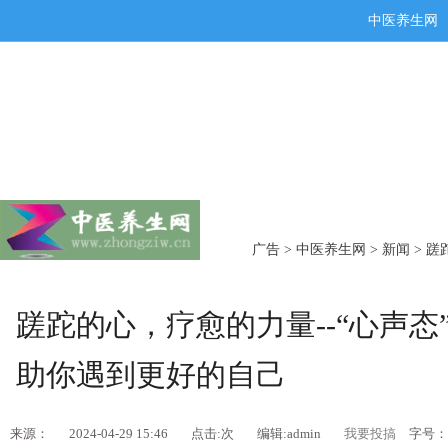
中医养生网
广告
>
中医养生网
>
新闻
> 蹉
蹉跎的心，疗愈的力量--“心声
助你遇到更好的自己
来源：
2024-04-29 15:46
点击:
次
编辑:admin
我要投搞
字号：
════════════════
THE PROBLEM -> Restate each line above exactly, keeping pictures out.

SOLUTION ->
中医养生网
广告
>
中医养生网
>
新闻
> 蹉
蹉跎的心，疗愈的力量--“心声
助你遇到更好的自己
来源：
2024-04-29 15:46
点击:
次
编辑:admin
我要投搞
字号：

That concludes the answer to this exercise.